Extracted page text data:
►
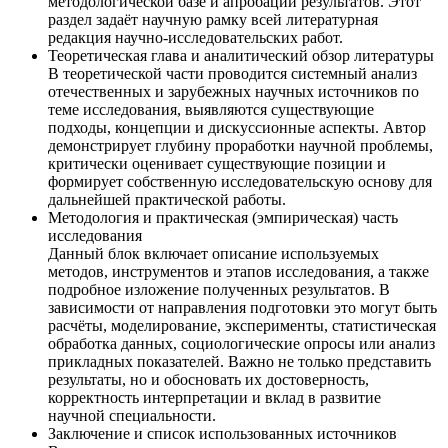
методологической базе и апробации результатов. Этот
раздел задаёт научную рамку всей литературная
редакция научно-исследовательских работ.
Теоретическая глава и аналитический обзор литературы
В теоретической части проводится системный анализ
отечественных и зарубежных научных источников по
теме исследования, выявляются существующие
подходы, концепции и дискуссионные аспекты. Автор
демонстрирует глубину проработки научной проблемы,
критически оценивает существующие позиции и
формирует собственную исследовательскую основу для
дальнейшей практической работы.
Методология и практическая (эмпирическая) часть
исследования
Данный блок включает описание используемых
методов, инструментов и этапов исследования, а также
подробное изложение полученных результатов. В
зависимости от направления подготовки это могут быть
расчёты, моделирование, эксперименты, статистическая
обработка данных, социологические опросы или анализ
прикладных показателей. Важно не только представить
результаты, но и обосновать их достоверность,
корректность интерпретации и вклад в развитие
научной специальности.
Заключение и список использованных источников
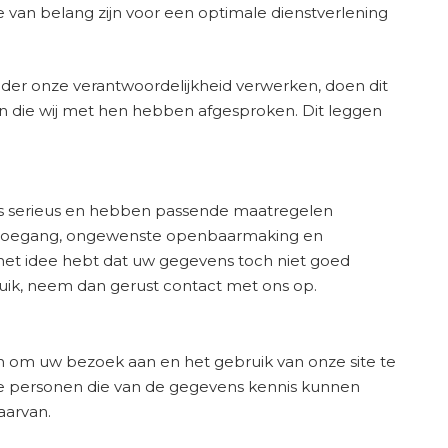
 van belang zijn voor een optimale dienstverlening
der onze verantwoordelijkheid verwerken, doen dit
n die wij met hen hebben afgesproken. Dit leggen
 serieus en hebben passende maatregelen
 toegang, ongewenste openbaarmaking en
 het idee hebt dat uw gegevens toch niet goed
sbruik, neem dan gerust contact met ons op.
m uw bezoek aan en het gebruik van onze site te
le personen die van de gegevens kennis kunnen
aarvan.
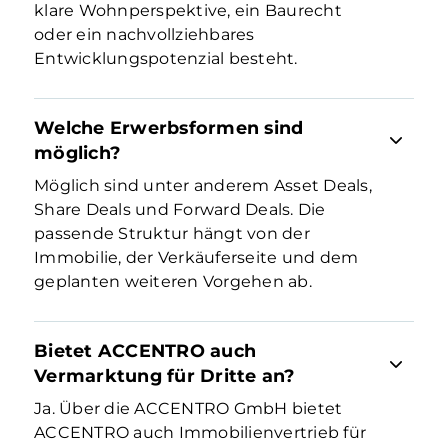
klare Wohnperspektive, ein Baurecht
oder ein nachvollziehbares
Entwicklungspotenzial besteht.
Welche Erwerbsformen sind
möglich?
Möglich sind unter anderem Asset Deals,
Share Deals und Forward Deals. Die
passende Struktur hängt von der
Immobilie, der Verkäuferseite und dem
geplanten weiteren Vorgehen ab.
Bietet ACCENTRO auch
Vermarktung für Dritte an?
Ja. Über die ACCENTRO GmbH bietet
ACCENTRO auch Immobilienvertrieb für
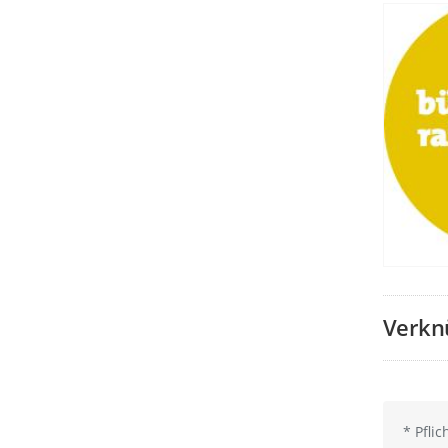
Verkn
*
Pflic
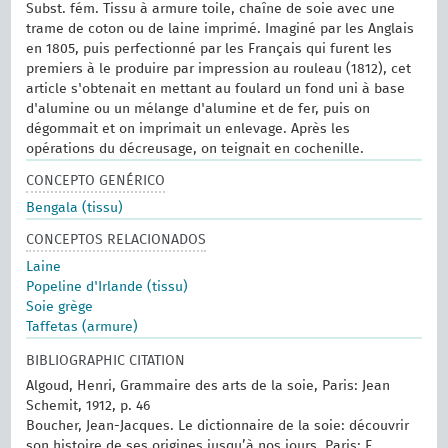
Subst. fém. Tissu à armure toile, chaîne de soie avec une
trame de coton ou de laine imprimé. Imaginé par les Anglais
en 1805, puis perfectionné par les Français qui furent les
premiers à le produire par impression au rouleau (1812), cet
article s'obtenait en mettant au foulard un fond uni à base
d'alumine ou un mélange d'alumine et de fer, puis on
dégommait et on imprimait un enlevage. Après les
opérations du décreusage, on teignait en cochenille.
CONCEPTO GENÉRICO
Bengala (tissu)
CONCEPTOS RELACIONADOS
Laine
Popeline d'Irlande (tissu)
Soie grège
Taffetas (armure)
BIBLIOGRAPHIC CITATION
Algoud, Henri, Grammaire des arts de la soie, Paris: Jean
Schemit, 1912, p. 46
Boucher, Jean-Jacques. Le dictionnaire de la soie: découvrir
son histoire de ses origines jusqu’à nos jours. Paris: F.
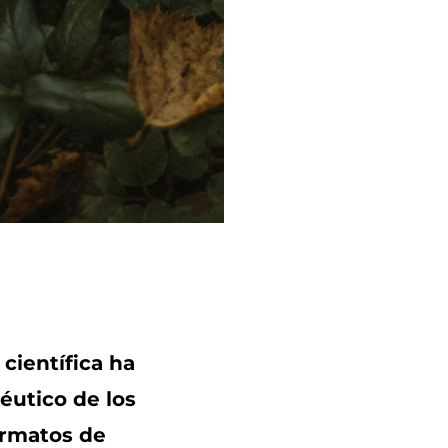
científica ha
péutico de los
ormatos de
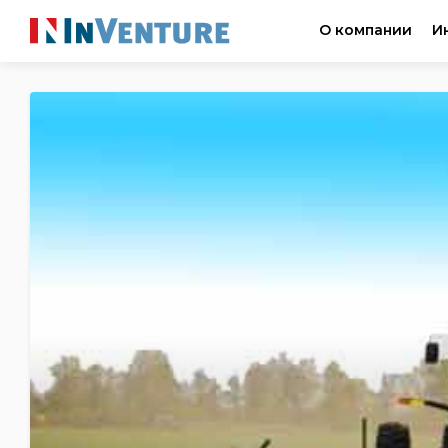
О компании
И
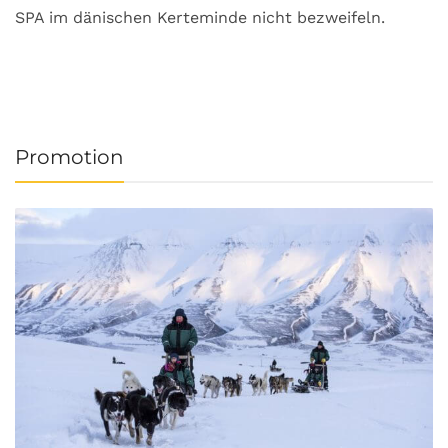
SPA im dänischen Kerteminde nicht bezweifeln.
U
Promotion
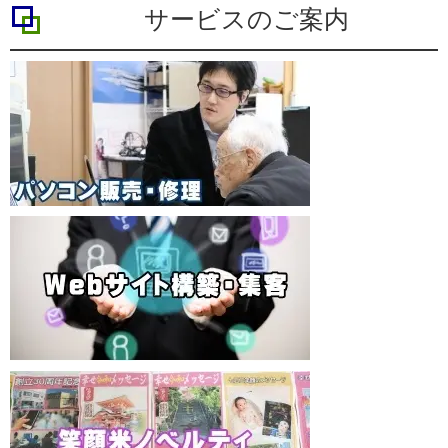
サービスのご案内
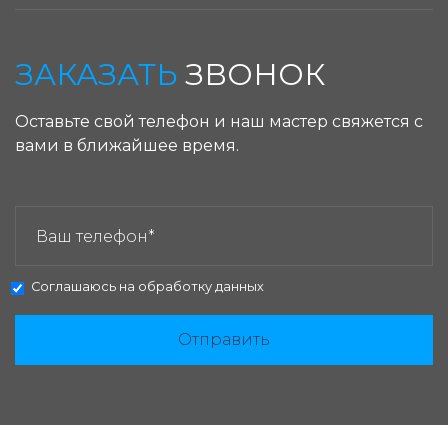
ЗАКАЗАТЬ
ЗВОНОК
Оставьте свой телефон и наш мастер свяжется с
вами в ближайшее время.
ЗАКАЗАТЬ ЗВОНОК:
Соглашаюсь на
обработку данных
Отправить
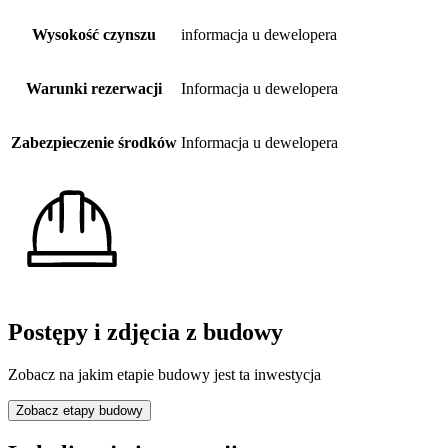
Wysokość czynszu
informacja u dewelopera
Warunki rezerwacji
Informacja u dewelopera
Zabezpieczenie środków
Informacja u dewelopera
Postępy i zdjęcia z budowy
Zobacz na jakim etapie budowy jest ta inwestycja
Zobacz etapy budowy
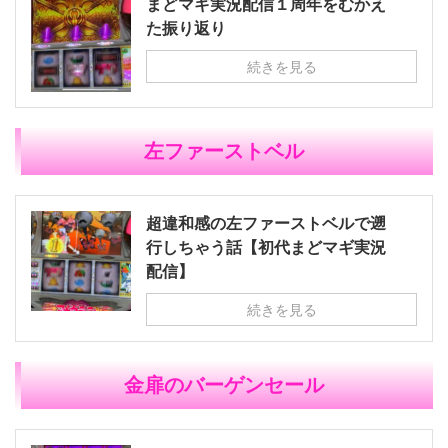
まどマギ実況配信１周年をむかえ
た振り返り
続きを見る
左ファーストベル
超違和感の左ファーストベルで遡
行しちゃう話【初代まどマギ実況
配信】
続きを見る
金扉のバーゲンセール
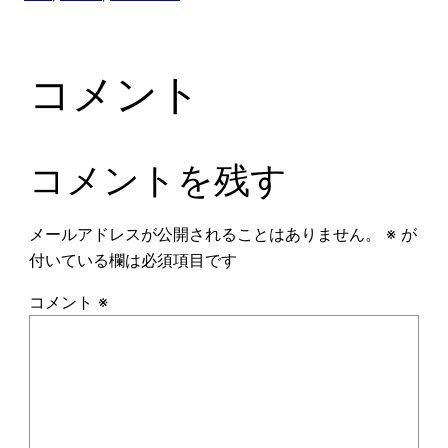
コメント
コメントを残す
メールアドレスが公開されることはありません。
※
が
付いている欄は必須項目です
コメント
※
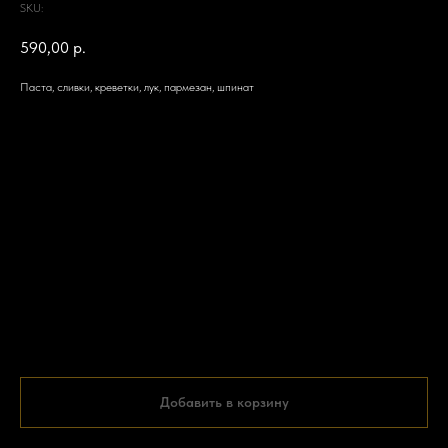
SKU:
590,00
р.
Паста, сливки, креветки, лук, пармезан, шпинат
Добавить в корзину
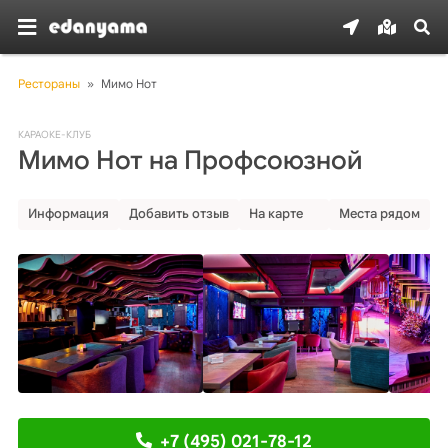
Рестораны
»
Мимо Нот
КАРАОКЕ-КЛУБ
Мимо Нот на Профсоюзной
Информация
Добавить отзыв
На карте
Места рядом
+7 (495) 021-78-12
◄
Exercise:
For each record above, write out its text exactly and skip any picture.

Response to this task:
методологической базе и апробации результатов. Этот
раздел задаёт научную рамку всей литературная
редакция научно-исследовательских работ.
Теоретическая глава и аналитический обзор литературы
В теоретической части проводится системный анализ
отечественных и зарубежных научных источников по
теме исследования, выявляются существующие
подходы, концепции и дискуссионные аспекты. Автор
демонстрирует глубину проработки научной проблемы,
критически оценивает существующие позиции и
формирует собственную исследовательскую основу для
дальнейшей практической работы.
Методология и практическая (эмпирическая) часть
исследования
Данный блок включает описание используемых
методов, инструментов и этапов исследования, а также
подробное изложение полученных результатов. В
зависимости от направления подготовки это могут быть
расчёты, моделирование, эксперименты, статистическая
обработка данных, социологические опросы или анализ
прикладных показателей. Важно не только представить
результаты, но и обосновать их достоверность,
корректность интерпретации и вклад в развитие
научной специальности.
Заключение и список использованных источников
 van belang zijn voor een optimale dienstverlening
der onze verantwoordelijkheid verwerken, doen dit
n die wij met hen hebben afgesproken. Dit leggen
 serieus en hebben passende maatregelen
 toegang, ongewenste openbaarmaking en
 het idee hebt dat uw gegevens toch niet goed
sbruik, neem dan gerust contact met ons op.
m uw bezoek aan en het gebruik van onze site te
le personen die van de gegevens kennis kunnen
aarvan.
klare Wohnperspektive, ein Baurecht
oder ein nachvollziehbares
Entwicklungspotenzial besteht.
Welche Erwerbsformen sind
möglich?
Möglich sind unter anderem Asset Deals,
Share Deals und Forward Deals. Die
passende Struktur hängt von der
Immobilie, der Verkäuferseite und dem
geplanten weiteren Vorgehen ab.
Bietet ACCENTRO auch
Vermarktung für Dritte an?
Ja. Über die ACCENTRO GmbH bietet
ACCENTRO auch Immobilienvertrieb für
Verkn
*
Pflic
Subst. fém. Tissu à armure toile, chaîne de soie avec une
trame de coton ou de laine imprimé. Imaginé par les Anglais
en 1805, puis perfectionné par les Français qui furent les
premiers à le produire par impression au rouleau (1812), cet
article s'obtenait en mettant au foulard un fond uni à base
d'alumine ou un mélange d'alumine et de fer, puis on
dégommait et on imprimait un enlevage. Après les
opérations du décreusage, on teignait en cochenille.
CONCEPTO GENÉRICO
Bengala (tissu)
CONCEPTOS RELACIONADOS
Laine
Popeline d'Irlande (tissu)
Soie grège
Taffetas (armure)
BIBLIOGRAPHIC CITATION
Algoud, Henri, Grammaire des arts de la soie, Paris: Jean
Schemit, 1912, p. 46
Boucher, Jean-Jacques. Le dictionnaire de la soie: découvrir
son histoire de ses origines jusqu’à nos jours. Paris: F.
científica ha
péutico de los
ormatos de
О компании
И
SPA im dänischen Kerteminde nicht bezweifeln.
U
Promotion
サービスのご案内
ЗАКАЗАТЬ
ЗВОНОК
Оставьте свой телефон и наш мастер свяжется с
вами в ближайшее время.
ЗАКАЗАТЬ ЗВОНОК:
Соглашаюсь на
обработку данных
Отправить
Wysokość czynszu
informacja u dewelopera
Warunki rezerwacji
Informacja u dewelopera
Zabezpieczenie środków
Informacja u dewelopera
Postępy i zdjęcia z budowy
Zobacz na jakim etapie budowy jest ta inwestycja
Zobacz etapy budowy
まどマギ実況配信１周年をむかえ
た振り返り
続きを見る
左ファーストベル
超違和感の左ファーストベルで遡
行しちゃう話【初代まどマギ実況
配信】
続きを見る
金扉のバーゲンセール
コメント
コメントを残す
メールアドレスが公開されることはありません。
※
が
付いている欄は必須項目です
コメント
※
SKU:
590,00
р.
Паста, сливки, креветки, лук, пармезан, шпинат
Добавить в корзину
Рестораны
»
Мимо Нот
КАРАОКЕ-КЛУБ
Мимо Нот на Профсоюзной
Информация
Добавить отзыв
На карте
Места рядом
+7 (495) 021-78-12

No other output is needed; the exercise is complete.